Damian Conway wrote:
> One might argue that it would be more useful to return a result object whose
> boolean value is the success or failure, whose numeric and string values are
> the number of files *un*changed, and whose list value is the list of those
> *un*changed files.
>
> Then you could write:
>
>      unless chmod 0o664, @files  ->  $failed {
>         warn "Couldn't change the following $failed file(s): $failed[]";
>      }
>
> See below for a partial Perl 5 implementation.
>
> BTW, I think that *many* of Perl 6's list-taking builtins could conform to the
> same (or to a very similar) general interface.

The biggest problem that I have with this is that you devalue the
sigils: it becomes the accepted norm that $failed is nearly as likely
to contain a list-like object as a scalar-like object.
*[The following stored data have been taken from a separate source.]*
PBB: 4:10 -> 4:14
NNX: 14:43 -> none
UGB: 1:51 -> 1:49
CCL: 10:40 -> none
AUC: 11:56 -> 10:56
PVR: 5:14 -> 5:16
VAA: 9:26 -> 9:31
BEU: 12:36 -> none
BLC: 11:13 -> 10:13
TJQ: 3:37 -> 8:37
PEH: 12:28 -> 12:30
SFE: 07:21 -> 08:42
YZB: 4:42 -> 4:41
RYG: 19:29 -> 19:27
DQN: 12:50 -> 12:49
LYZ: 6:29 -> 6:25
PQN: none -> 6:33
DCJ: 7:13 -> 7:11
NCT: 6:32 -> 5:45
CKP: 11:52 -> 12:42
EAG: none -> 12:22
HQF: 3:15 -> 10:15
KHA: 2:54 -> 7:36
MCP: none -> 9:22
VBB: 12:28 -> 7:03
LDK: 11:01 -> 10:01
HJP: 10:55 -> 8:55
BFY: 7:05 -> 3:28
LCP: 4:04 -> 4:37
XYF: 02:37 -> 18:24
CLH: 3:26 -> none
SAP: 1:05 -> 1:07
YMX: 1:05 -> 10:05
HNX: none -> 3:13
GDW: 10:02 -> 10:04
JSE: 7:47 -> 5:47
How important is it that perl 6 maintains the notion that $foo and
@foo are entirely different things?  If it isn't that important, the
above could be rewritten as

     unless chmod 0o664, @files  ->  $failed {
        warn "Couldn't change the following $failed file(s): @failed";
     }

...with the choice of sigil determining whether the object gets
treated as a scalar or as a list.

Also, there's the matter of "unneccessary paperwork": if the only
thing that I use the return value for is a boolean test, then all of
the effort involved in loading the filenames into a list was wasted
effort.  Is there a way that the "lazy evaluation" concept could be
extended to function return values?  Something like:

> Partial Perl 5 implementation:
>
>      sub chmod {
>          my ($mode, @files) = @_;
>
>          $mode = _normalize_mode($mode);
>
>          my @failed;
>          FILE:
>          for my $file (@files) {
>              next FILE if chmod $mode, $file;
>              push @failed, $file;
>          }
>
>          use Contextual::Return;

# at this point, have the sub temporarily suspend operation.

>          return
>             BOOL   { [EMAIL PROTECTED]  }
>             SCALAR { [EMAIL PROTECTED] }
>             LIST   { @failed   }
>      }
>
>      sub _normalize_mode {
>          return shift @_;     # Extra smarts needed here ;-)
>      }
>
>      unless (my $failed = &chmod(0664, qw(test1 test2 test5))) {
>          warn "Failed to chmod $failed file(s): @$failed";
>      }

...$failed is evaluated in boolean context; so the chmod sub resumes
operation, determines the boolean value, and suspends operation again,
because neither LIST nor SCALAR has been evaluated.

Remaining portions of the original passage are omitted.